Saturday, October 23, 2010

Intro: Belém

The bus stops you frantically try to read the sign outside since no announcement was made declaring where you are.  Praça do Comércio.  You are there only one tram away from your goal!  To your left is an astonishing view of the ocean, obscured only by a majestic statue of a man on a horse.  To your right a yellow palace-like façade with a magnificent arc in the middle that leads to colorful bustling pedestrian zone full of shops and restaurants.  Immediately you know you are not in Kansas anymore.  As soon as you begin to appreciate the delicate odor of sea-salt in the air, the #15 tram blocks your view.  Back to reality, you climb onto the crowded tram and prepare for one last journey.  The next 20 minutes are filled with stunning views of coastline and bridges to the left and aging yet quaint Mediterranean style buildings to the right.  Belém flashes in the tram and you climb out only to realize you are being followed by almost every person on the tram.  Everyone is headed in one direction but you rush to the front.  You don't even need to see the sign to know you are close to the Antiga Confeitaria de Belém because the line slightly comes out the door.  Most of the crowd has actually walked past this jewel of the Lisbon onto the Mosteiro dos Jerónimos which is where they will probably hear of this place for the first time.  Not you though...you have done your research.  

The long line moves surprisingly fast.  You are asked to move to the left to await your 2 pasteis de belém.  In the back you can see immense quantities of these lisboeta specialties and you peek hoping to catch a glimpse of their secret methods.  No luck...a young man holding up 2 fingers quickly blocks your view... you anxiously nod up and down to his inquisitive facial expression.  He coats your pasteis in cinnamon and powdered sugar and sends you on your way.  Hastily you take the first seat that comes in sight and prepare to dine.  No hesitation, no manners, no one in this world but you.  In one bite you are in a 17th century monastery surrounded by strange women in black and white.  They look like...no they are nuns...and they are enjoying the exact pastry you are.  The scene fades and you find yourself in 1837 sitting next to two men.  One is dressed as a savvy businessman and the other is in tattered dirty clothing.  That must be Domingo Rafael Alves and you must be witnessing the first and last purchase of the recipe for Pasteis de Belém from the destitute baker whose name has faded into obscurity.  You awake from your vision to be pleasantly surprised by the amazing flavor in your mouth.  The tang of the cinnamon and slight sweetness of the powdered sugar have proven to be the perfect addition to an already amazing treat.  These aren't the pasteis from Porto or Brazil...these really are special.  With centuries of history in the palm of your hand, your Portuguese adventure could end right now and have been worth it.  Or at least it was to me....

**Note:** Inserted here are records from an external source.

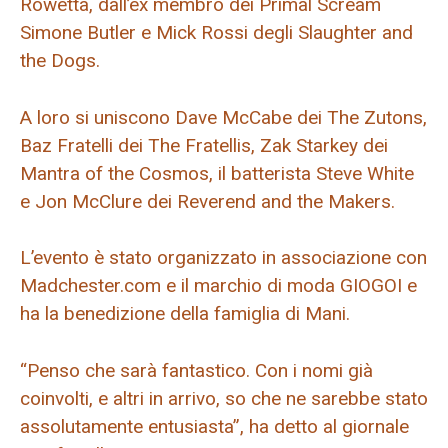
Rowetta, dall’ex membro dei Primal Scream
Simone Butler e Mick Rossi degli Slaughter and
the Dogs.
A loro si uniscono Dave McCabe dei The Zutons,
Baz Fratelli dei The Fratellis, Zak Starkey dei
Mantra of the Cosmos, il batterista Steve White
e Jon McClure dei Reverend and the Makers.
L’evento è stato organizzato in associazione con
Madchester.com e il marchio di moda GIOGOI e
ha la benedizione della famiglia di Mani.
“Penso che sarà fantastico. Con i nomi già
coinvolti, e altri in arrivo, so che ne sarebbe stato
assolutamente entusiasta”, ha detto al giornale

Perhaps now you can understand my love for food and culture and how to me they are always intertwined.  Dining in the Antiga Confeitaria de Belém is as culturally relevant to me as the narrow and crooked streets of Alfama or the flamboyant ramparts of Sintra.  I have traveled around Europe and experienced things from the richness of the Louvre to the humble origins of Feijoada (yes I know it's primarily Brazilian) and want to share my experience and knowledge with you.  Should you have the same fascination with food and culture, know that we are already friends and I would love nothing more than for you to share your experience and knowledge with me.